We need to know how fast the individual economies are growing relative to other economies? For example; is China’s GDP larger than that of the US GDP? And, what is the real rate of growth of their respective economies?
On the surface it seems quite simple; just look at the official release of data on the respective economies and GDP? But thera is one major obvious problem – beside many other underlying and ‘not-so-obvious’ issues, in understanding and decoding the real relative state of various economies is the matter of currency conversion rates.
When it comes to comparing the national economies of different countries by their Nominal GDP, converting its value into a common currency—typically the US dollar, presents a very ’unrealistic’ picture, since all other currencies in the world relate to the US dollar—and, the US dollar itself is not measured in any tangible manner.

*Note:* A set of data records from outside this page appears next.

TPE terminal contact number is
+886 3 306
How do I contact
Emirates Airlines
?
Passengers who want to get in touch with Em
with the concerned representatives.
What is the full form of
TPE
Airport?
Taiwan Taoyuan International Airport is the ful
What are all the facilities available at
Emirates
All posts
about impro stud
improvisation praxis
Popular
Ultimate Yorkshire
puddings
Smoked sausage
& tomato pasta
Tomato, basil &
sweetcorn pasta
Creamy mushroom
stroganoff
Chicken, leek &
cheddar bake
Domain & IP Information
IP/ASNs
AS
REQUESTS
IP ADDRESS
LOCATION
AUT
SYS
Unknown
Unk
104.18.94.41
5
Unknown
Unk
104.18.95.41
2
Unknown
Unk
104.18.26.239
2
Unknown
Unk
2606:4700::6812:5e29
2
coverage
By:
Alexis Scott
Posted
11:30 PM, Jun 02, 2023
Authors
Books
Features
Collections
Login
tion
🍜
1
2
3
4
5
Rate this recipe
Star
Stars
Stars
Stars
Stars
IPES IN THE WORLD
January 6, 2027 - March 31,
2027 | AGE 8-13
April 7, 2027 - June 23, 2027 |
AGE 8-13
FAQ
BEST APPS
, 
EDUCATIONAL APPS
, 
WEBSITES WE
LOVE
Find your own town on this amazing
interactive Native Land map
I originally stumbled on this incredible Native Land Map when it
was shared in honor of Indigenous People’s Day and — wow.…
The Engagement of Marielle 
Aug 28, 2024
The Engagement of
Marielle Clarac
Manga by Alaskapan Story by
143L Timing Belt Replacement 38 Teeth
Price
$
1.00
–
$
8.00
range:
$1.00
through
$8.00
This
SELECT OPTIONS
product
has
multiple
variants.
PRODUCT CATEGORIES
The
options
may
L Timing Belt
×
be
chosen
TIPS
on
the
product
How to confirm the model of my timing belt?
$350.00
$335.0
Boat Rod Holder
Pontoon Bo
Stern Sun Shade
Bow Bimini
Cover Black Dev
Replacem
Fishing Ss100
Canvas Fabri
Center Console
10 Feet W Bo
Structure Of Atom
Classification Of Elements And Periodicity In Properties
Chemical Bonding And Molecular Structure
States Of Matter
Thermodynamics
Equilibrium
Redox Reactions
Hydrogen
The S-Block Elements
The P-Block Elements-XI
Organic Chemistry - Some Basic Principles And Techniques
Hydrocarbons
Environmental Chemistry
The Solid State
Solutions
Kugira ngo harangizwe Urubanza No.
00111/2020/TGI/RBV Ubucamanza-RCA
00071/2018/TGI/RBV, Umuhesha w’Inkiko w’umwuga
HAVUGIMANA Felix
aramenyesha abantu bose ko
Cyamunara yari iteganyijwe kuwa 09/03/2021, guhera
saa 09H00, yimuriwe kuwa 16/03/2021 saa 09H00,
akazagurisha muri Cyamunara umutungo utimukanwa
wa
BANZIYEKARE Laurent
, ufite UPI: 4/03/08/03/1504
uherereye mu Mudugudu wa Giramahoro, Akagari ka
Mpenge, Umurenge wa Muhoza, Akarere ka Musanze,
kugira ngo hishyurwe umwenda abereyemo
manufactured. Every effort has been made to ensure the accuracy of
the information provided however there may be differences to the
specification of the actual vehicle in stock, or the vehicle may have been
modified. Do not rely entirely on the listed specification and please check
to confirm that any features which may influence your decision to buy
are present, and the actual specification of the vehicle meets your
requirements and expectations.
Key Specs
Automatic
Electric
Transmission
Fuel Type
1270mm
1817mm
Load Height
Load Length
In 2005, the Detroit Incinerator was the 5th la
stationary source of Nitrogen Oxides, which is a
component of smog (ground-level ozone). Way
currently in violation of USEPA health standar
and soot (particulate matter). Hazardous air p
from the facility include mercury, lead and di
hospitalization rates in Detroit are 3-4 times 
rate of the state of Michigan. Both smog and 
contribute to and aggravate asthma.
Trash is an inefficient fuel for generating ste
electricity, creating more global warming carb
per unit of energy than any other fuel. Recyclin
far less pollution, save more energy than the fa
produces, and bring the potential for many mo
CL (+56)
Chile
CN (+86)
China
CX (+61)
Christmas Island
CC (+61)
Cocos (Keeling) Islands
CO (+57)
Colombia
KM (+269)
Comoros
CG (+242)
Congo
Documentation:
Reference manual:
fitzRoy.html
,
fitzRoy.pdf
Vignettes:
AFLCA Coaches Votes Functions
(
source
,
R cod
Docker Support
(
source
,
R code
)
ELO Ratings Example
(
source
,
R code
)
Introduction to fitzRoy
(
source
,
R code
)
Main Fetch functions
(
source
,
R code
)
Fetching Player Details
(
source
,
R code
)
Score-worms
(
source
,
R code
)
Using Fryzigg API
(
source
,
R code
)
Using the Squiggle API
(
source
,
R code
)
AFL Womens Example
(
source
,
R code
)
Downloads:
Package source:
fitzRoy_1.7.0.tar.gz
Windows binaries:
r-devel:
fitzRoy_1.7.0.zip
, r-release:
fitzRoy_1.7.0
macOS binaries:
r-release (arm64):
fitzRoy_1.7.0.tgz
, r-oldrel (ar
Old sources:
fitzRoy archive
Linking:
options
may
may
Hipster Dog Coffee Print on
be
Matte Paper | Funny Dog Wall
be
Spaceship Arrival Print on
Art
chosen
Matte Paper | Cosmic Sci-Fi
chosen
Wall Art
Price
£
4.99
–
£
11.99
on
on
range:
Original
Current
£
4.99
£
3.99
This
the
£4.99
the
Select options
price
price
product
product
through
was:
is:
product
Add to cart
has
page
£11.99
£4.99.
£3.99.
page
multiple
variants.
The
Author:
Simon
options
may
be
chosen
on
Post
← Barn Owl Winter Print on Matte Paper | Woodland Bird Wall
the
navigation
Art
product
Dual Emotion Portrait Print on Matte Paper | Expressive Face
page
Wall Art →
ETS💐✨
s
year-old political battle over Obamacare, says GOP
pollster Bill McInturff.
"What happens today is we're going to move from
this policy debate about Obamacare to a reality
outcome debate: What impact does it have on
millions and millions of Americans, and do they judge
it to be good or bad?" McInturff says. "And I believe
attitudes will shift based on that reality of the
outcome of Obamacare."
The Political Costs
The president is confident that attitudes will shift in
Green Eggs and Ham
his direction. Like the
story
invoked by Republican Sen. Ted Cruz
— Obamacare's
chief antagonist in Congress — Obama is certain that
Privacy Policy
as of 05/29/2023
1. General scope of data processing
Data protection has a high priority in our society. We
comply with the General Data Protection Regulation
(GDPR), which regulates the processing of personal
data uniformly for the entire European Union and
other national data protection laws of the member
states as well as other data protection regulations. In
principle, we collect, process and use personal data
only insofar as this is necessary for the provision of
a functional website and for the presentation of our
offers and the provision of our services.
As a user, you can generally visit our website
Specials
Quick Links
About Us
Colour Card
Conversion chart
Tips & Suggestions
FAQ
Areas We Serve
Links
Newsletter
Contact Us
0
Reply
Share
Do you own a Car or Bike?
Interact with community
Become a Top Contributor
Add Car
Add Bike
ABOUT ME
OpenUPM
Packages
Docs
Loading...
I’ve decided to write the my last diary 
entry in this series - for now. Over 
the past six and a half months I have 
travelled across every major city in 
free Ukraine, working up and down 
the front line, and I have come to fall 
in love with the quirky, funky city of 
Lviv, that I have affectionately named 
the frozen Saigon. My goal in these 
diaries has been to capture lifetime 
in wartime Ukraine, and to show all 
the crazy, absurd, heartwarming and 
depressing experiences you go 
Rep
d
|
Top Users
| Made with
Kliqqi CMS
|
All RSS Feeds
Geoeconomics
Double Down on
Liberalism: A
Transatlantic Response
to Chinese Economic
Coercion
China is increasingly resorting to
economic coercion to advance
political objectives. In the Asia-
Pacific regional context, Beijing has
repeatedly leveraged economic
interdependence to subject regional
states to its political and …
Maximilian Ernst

Further, currency conversions rates – or the market rates as they are commonly described, are ‘fixed’ to gain an edge in global commerce. And, in case of the US Dollar—which is the dominant global trade settlement currency, and also the dominant global reserve currency, its value is just the matter of perception!
Therefore, in reality, when we look at the GDP of ‘non-US Dollar’ economies, we are looking at—somewhat, a manipulated and distorted image of the real GDP.
The problem is that a distorted view of the global relative economies and GDP is not very conducive in the decision making process—especially when the large sums of capital investment or business prospects are involved.
It is therefore pertinent that businesses have in place a mechanism to filter out the distortions and be able to see and understand the real state of the GDPs of the target economies, their various components and the inclusions and exclusions etc.
Nominal vs Purchasing Power Parity Methods
By definition, GDP is the total market value of all final goods and services produced in an economy in a given period – normally, a year. Value of GDP is given in an economy’s own currency. To compare the GDP of various countries, the value their GDP is converted into a common currency—typically the US dollar.
There are two methods to convert GDP into a common currency: Nominal and Purchasing Power Parity (PPP).
Nominal GDP computation method translates a non-US$ country’s economy in terms of the current conversion rate of that country’s currency. PPP GDP, on the other hand, uses the method that is based on the real value of a country’s production.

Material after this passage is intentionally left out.